**What the task requires**
All lines in the records that carry the string "Operations" are to be shown.

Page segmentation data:
——————

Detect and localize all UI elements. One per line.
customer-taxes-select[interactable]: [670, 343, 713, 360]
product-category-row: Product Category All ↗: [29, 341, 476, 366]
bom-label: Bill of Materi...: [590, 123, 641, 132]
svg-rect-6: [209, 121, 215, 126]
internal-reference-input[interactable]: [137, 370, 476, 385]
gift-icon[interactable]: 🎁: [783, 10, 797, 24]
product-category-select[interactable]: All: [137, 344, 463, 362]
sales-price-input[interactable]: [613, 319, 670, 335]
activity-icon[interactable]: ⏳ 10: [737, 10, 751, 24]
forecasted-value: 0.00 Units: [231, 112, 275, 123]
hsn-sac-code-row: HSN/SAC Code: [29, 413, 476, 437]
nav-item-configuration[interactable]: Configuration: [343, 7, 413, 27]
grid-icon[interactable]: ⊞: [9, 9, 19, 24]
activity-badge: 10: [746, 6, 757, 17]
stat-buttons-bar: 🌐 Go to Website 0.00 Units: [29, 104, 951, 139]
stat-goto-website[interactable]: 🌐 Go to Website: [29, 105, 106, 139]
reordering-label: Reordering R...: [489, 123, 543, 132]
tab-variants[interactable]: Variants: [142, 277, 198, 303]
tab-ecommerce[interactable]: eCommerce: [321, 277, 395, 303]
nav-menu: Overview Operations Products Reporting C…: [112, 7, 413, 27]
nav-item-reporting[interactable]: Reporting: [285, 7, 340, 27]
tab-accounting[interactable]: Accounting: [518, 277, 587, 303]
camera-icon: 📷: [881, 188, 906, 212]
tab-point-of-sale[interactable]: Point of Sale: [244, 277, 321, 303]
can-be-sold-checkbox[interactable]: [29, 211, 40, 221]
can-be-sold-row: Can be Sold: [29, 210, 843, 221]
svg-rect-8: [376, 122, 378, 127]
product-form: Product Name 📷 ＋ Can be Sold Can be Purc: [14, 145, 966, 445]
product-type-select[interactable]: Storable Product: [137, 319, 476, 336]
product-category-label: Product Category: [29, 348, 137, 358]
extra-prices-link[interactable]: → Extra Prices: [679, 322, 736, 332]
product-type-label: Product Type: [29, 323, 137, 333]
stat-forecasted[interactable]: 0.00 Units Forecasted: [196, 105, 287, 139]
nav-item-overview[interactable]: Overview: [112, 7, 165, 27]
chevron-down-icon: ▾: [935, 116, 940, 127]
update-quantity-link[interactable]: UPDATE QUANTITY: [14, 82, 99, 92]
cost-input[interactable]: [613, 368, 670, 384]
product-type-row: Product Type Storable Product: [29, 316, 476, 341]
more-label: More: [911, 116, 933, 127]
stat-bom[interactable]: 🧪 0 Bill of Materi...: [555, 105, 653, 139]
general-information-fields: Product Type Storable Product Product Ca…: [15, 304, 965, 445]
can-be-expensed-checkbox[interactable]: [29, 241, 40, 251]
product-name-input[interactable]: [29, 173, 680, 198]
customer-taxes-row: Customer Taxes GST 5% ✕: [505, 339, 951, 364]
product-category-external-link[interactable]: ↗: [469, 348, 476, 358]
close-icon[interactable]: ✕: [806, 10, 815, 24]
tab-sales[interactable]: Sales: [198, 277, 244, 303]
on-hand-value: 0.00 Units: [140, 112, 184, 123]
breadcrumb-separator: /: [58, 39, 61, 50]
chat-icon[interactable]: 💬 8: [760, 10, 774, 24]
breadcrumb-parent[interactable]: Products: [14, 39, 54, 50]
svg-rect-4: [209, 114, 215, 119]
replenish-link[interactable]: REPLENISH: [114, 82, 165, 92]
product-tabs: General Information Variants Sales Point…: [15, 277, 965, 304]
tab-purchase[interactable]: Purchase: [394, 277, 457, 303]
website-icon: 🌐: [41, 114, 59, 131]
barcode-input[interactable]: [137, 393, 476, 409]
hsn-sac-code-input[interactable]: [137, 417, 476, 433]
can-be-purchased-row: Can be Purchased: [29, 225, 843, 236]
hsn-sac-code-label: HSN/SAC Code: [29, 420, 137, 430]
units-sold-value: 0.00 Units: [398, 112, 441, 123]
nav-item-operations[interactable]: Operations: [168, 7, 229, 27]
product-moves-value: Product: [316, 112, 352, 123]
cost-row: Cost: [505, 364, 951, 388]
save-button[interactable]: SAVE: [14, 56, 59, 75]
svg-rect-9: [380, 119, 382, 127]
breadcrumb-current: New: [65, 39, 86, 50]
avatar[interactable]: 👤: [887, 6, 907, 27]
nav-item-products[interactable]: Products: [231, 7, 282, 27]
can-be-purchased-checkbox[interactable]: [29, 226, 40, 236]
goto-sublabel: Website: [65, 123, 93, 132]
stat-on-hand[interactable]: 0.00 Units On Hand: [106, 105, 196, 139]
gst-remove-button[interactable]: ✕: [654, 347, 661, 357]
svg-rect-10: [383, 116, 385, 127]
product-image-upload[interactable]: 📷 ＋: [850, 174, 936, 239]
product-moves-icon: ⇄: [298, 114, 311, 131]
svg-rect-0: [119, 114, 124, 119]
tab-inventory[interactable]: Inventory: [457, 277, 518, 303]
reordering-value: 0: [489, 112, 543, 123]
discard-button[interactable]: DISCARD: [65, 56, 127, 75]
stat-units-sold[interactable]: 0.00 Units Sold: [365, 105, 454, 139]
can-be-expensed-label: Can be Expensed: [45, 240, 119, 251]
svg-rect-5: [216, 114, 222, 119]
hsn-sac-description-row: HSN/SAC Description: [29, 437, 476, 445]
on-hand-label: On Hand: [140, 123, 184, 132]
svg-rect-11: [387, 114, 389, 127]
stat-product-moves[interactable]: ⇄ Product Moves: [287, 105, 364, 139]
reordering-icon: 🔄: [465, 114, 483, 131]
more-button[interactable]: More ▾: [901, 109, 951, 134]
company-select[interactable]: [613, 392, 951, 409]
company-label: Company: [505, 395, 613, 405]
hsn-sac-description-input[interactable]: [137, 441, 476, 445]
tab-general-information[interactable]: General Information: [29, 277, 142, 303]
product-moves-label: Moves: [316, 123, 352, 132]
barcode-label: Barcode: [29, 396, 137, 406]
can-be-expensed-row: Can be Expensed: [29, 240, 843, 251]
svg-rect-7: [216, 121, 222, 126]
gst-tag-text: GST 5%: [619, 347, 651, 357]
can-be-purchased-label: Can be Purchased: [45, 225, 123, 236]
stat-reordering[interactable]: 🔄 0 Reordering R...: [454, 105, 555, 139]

——————

**Solution**
nav-menu: Overview Operations Products Reporting C…: [112, 7, 413, 27]
nav-item-operations[interactable]: Operations: [168, 7, 229, 27]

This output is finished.